*SOURCE INFORMATION*:
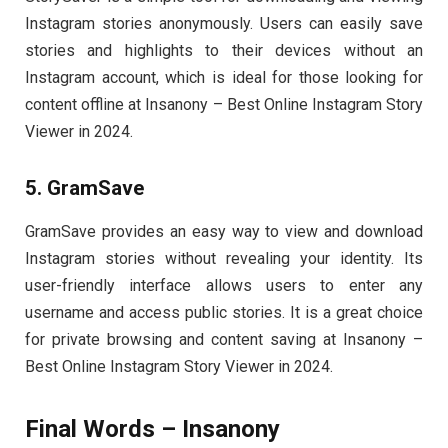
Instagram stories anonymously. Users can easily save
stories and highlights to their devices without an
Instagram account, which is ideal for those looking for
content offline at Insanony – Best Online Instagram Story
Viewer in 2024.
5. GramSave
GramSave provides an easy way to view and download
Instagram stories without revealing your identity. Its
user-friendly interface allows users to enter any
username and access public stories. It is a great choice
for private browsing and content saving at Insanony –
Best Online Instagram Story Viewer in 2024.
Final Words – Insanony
...
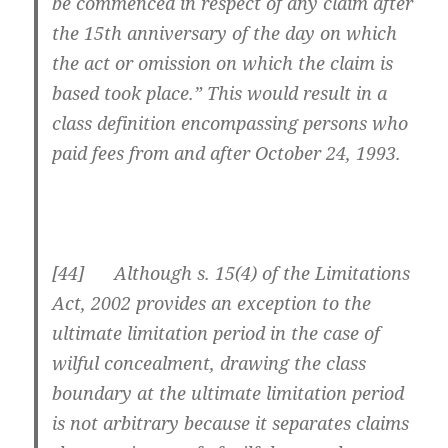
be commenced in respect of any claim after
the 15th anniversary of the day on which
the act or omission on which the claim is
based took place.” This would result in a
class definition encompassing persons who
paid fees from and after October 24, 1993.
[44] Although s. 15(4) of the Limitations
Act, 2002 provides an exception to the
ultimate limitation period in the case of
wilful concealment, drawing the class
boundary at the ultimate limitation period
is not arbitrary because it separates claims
==
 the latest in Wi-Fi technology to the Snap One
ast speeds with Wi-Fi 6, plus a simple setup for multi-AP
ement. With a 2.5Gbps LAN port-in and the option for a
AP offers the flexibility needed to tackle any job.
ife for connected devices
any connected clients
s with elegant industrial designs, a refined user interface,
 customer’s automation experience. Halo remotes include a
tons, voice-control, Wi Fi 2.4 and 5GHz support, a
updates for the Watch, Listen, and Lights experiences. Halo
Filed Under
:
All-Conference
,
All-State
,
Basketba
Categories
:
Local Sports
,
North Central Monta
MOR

*YOUR GOAL*:
Going through the material, find each line with the string "Story". Then state only how many there are.

*RESPONSE BELOW*:
2